Know what's legitimate
While we're on the subject of attendance, it's a good idea to review the FACTS about the absence policy itself.  Formally called the Makeup Work for Legitimate Absences policy, it lists the kinds of absences for which instructors may not penalize students. In other words, instructors must allow students to make up the missed classwork if a students absence is because of:

  • illness, physical or mental, of the student or a student’s dependent;
  • medical conditions related to pregnancy;
  • participation in intercollegiate athletic events;
  • subpoenas;
  • jury duty;
  • military service;
  • bereavement, including travel related to bereavement;
  • religious observances;
  • participation in formal University system governance, including the University Senate, Student Senate, and Board of Regents meetings, by students selected as representatives to those bodies; and
  • activities sponsored by the University if identified by the senior academic officer for the campus or the officer’s designee as the basis for excused absences.
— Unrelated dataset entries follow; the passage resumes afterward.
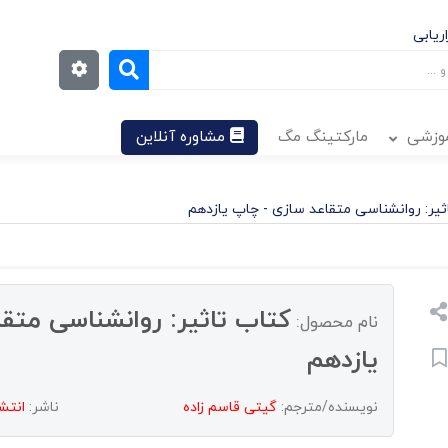
ریابی
موزشی
مارکتینگ مگ
مشاوره آنلاین
ثیر: روانشناسی متقاعد سازی - چاپ یازدهم
کتاب تاثیر: روانشناسی متق
نام محصول:
یازدهم
نویسنده/مترجم:
گیتی قاسم‌‌ زاده
ناشر:
انتش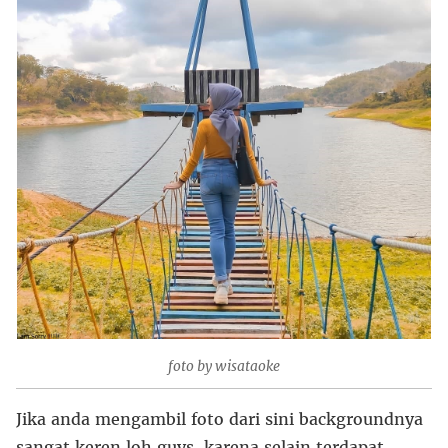
foto by wisataoke
Jika anda mengambil foto dari sini backgroundnya
sangat keren loh guys, karena selain terdapat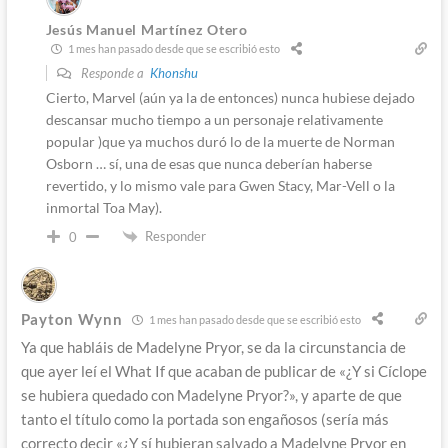
Jesús Manuel Martínez Otero
1 mes han pasado desde que se escribió esto
Responde a
Khonshu
Cierto, Marvel (aún ya la de entonces) nunca hubiese dejado
descansar mucho tiempo a un personaje relativamente
popular )que ya muchos duró lo de la muerte de Norman
Osborn … sí, una de esas que nunca deberían haberse
revertido, y lo mismo vale para Gwen Stacy, Mar-Vell o la
inmortal Toa May).
Responder
0
Payton Wynn
1 mes han pasado desde que se escribió esto
Ya que habláis de Madelyne Pryor, se da la circunstancia de
que ayer leí el What If que acaban de publicar de «¿Y si Cíclope
se hubiera quedado con Madelyne Pryor?», y aparte de que
tanto el título como la portada son engañosos (sería más
correcto decir «¿Y sí hubieran salvado a Madelyne Pryor en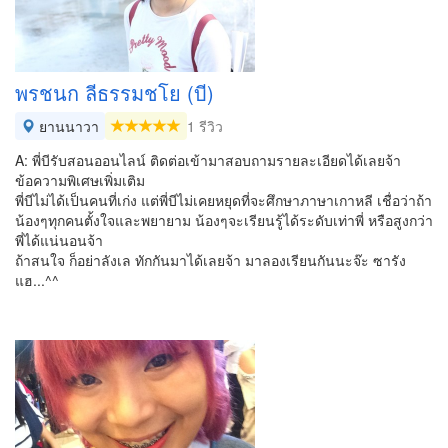
พรชนก ลีธรรมชโย (บี)
ยานนาวา
1 รีวิว
A: พี่บีรับสอนออนไลน์ ติดต่อเข้ามาสอบถามรายละเอียดได้เลยจ้า
ข้อความพิเศษเพิ่มเติม
พี่บีไม่ได้เป็นคนที่เก่ง แต่พี่บีไม่เคยหยุดที่จะศึกษาภาษาเกาหลี เชื่อว่าถ้า
น้องๆทุกคนตั้งใจและพยายาม น้องๆจะเรียนรู้ได้ระดับเท่าพี่ หรือสูงกว่า
พี่ได้แน่นอนจ้า
ถ้าสนใจ ก็อย่าลังเล ทักกันมาได้เลยจ้า มาลองเรียนกันนะจ๊ะ ซารัง
แฮ...^^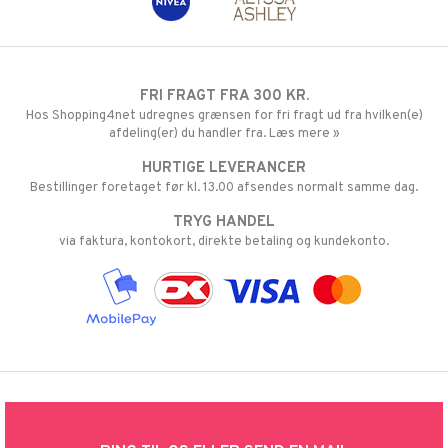
FRI FRAGT FRA 300 KR.
Hos Shopping4net udregnes grænsen for fri fragt ud fra hvilken(e)
afdeling(er) du handler fra. Læs mere »
HURTIGE LEVERANCER
Bestillinger foretaget før kl. 13.00 afsendes normalt samme dag.
TRYG HANDEL
via faktura, kontokort, direkte betaling og kundekonto.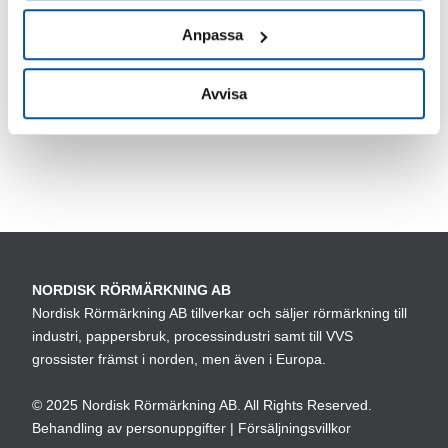
olika
olika
alternativen
Anpassa
alternativen
kan
Skylt / Området
kan
kamerabevakas
väljas
Avvisa
väljas
87,00
kr
på
på
Den
produktsidan
produktsidan
här
produkten
har
flera
varianter.
De
NORDISK RÖRMÄRKNING AB
olika
Nordisk Rörmärkning AB tillverkar och säljer rörmärkning till
alternativen
industri, pappersbruk, processindustri samt till VVS
kan
grossister främst i norden, men även i Europa.
väljas
© 2025 Nordisk Rörmärkning AB. All Rights Reserved.
på
Behandling av personuppgifter
|
Försäljningsvillkor
produktsidan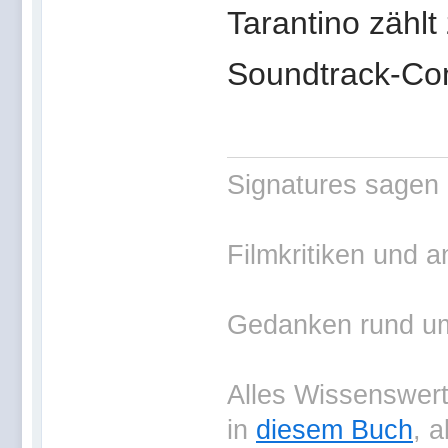
Tarantino zählt
Soundtrack-Comp
Signatures sagen 
Filmkritiken und a
Gedanken rund um 
Alles Wissenswerte
in
diesem Buch
,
Voting is not an unavoidable or legitimate absence, although instructors are expected to accommodate students who want to participate in party caucuses. And for circumstances not listed above, the instructor has the primary responsibility to decide on a case-by-case basis if the absence is legitimate and to grant a request for makeup work.

In other words, it's your choice.

That's important to remember. Instructors are still in the driver's seat when it comes to how to handle many absences, although it's important to know the policy and be sensitive to students who have legitimate concerns. You can usually spot the difference pretty easily. Students who miss class for reasons not listed as legitimate will have to live with the consequences, and usually understand that.
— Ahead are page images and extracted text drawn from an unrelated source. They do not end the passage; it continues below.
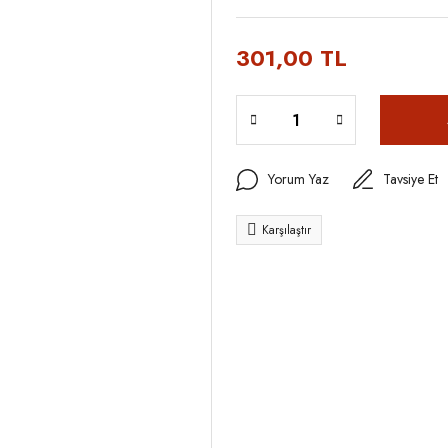
301,00 TL
Yorum Yaz
Tavsiye Et
Karşılaştır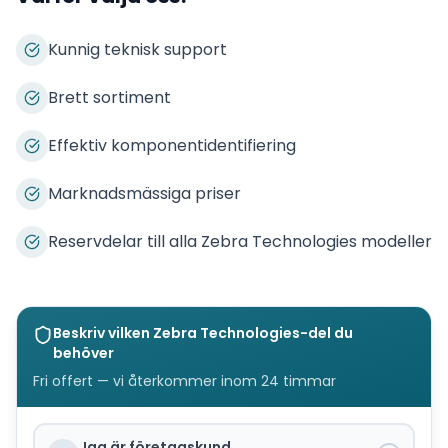
Kunnig teknisk support
Brett sortiment
Effektiv komponentidentifiering
Marknadsmässiga priser
Reservdelar till alla Zebra Technologies modeller
Beskriv vilken
Zebra Technologies
-del du
behöver
Fri offert — vi återkommer inom 24 timmar
Jag är företagskund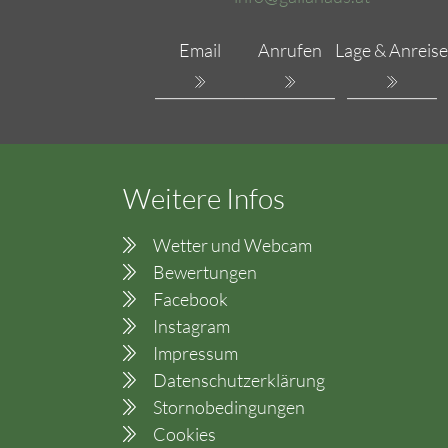
Email
Anrufen
Lage & Anreise
Weitere Infos
Wetter und Webcam
Bewertungen
Facebook
Instagram
Impressum
Datenschutzerklärung
Stornobedingungen
Cookies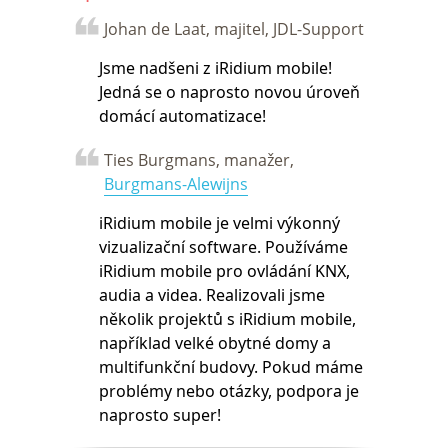
Johan de Laat, majitel, JDL-Support
Jsme nadšeni z iRidium mobile!
Jedná se o naprosto novou úroveň
domácí automatizace!
Ties Burgmans, manažer,
Burgmans-Alewijns
iRidium mobile je velmi výkonný
vizualizační software. Používáme
iRidium mobile pro ovládání KNX,
audia a videa. Realizovali jsme
několik projektů s iRidium mobile,
například velké obytné domy a
multifunkční budovy. Pokud máme
problémy nebo otázky, podpora je
naprosto super!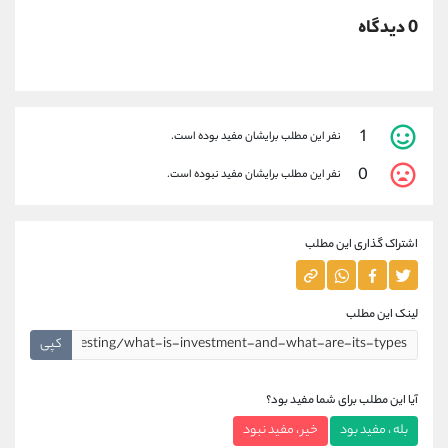
0 دیدگاه
1
نفر این مطلب برایشان مفید بوده است.
0
نفر این مطلب برایشان مفید نبوده است.
اشتراک گذاری این مطلب
لینک این مطلب
کپی
آیا این مطلب برای شما مفید بود؟
بله ، مفید بود
خیر ، مفید نبود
What's up with the single-episode medical absence?
Instructors have a right to request verification for absences, including the ones listed above, to determine if they are indeed legitimate. For example, you have the right to request documentation for to prove that the week-long trip to Miami was indeed for a grandmother's funeral. As difficult as that request may be, most students can easily provide an obituary or some other evidence that the absence was based on a real event.
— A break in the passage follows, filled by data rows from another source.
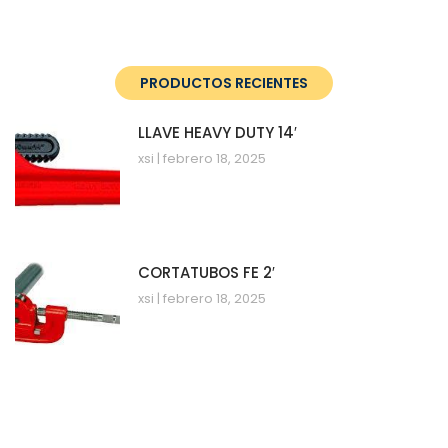
PRODUCTOS RECIENTES
LLAVE HEAVY DUTY 14′
xsi
febrero 18, 2025
CORTATUBOS FE 2′
xsi
febrero 18, 2025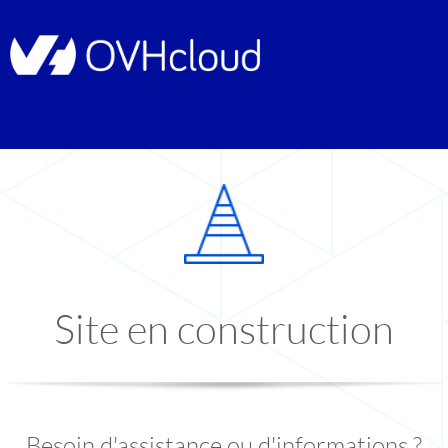
Site en construction
Besoin d'assistance ou d'informations ?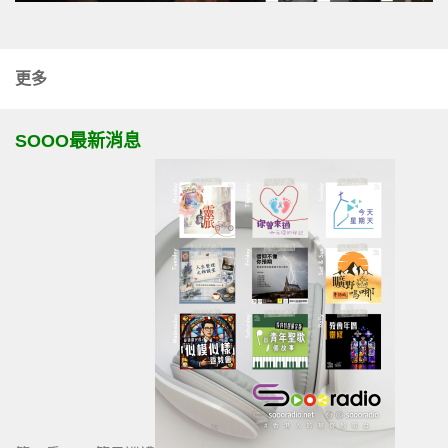
更多
SOOO最新消息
But one circumstance, students do not need to provide documentation. Last year, the university added a provision to the policy allowing students to request makeup work for a "single-episode medical absence" without providing any documentation. This threw many instructors into a panic: An absence with no verification? Yikes!

The policy change arose because students were flooding Boynton Health clinic for flu or cold symptoms that were often best treated at home. Fear not, though. The policy doesn't leave instructors helplessly watching as scores of students claim seemingly endless single-episode medical absences without notes while demanding makeup work week after week. (What a nightmare!)

If you actually read the policy, you'll see that the instructor does have the right to ask for verification if the student has more than one single-episode medical absence OR if that single-episode medical absence involves missing a lab session, an exam or an important graded assignment. So really, the effect is quite limited. Instructors are still in charge.

And in ALL cases, remember the student needs to inform the instructor of the reason for any absence as soon as possible and to make arrangements to catch up with missed work as soon as the student is able.

Too many absences?
It's possible that a student misses so much coursework that passing the course is, well, not possible.

The policy states that sad reality and backs an instructor's right to determine when that is the case. The best strategy is to let the students know how absences are impacting their status in the course as soon as its becoming an issue. Again, the instructor is in charge. As long as the instructor has communicated clearly with the student every step of the way, it's the student's responsibility to follow through and accept the consequences.

We'd all like students to show up and never face a glitch. But sometimes life doesn't work that way. What we can do is communicate clearly, set the consequences and then show up with compassion and a clear explanation about the cost of missing out.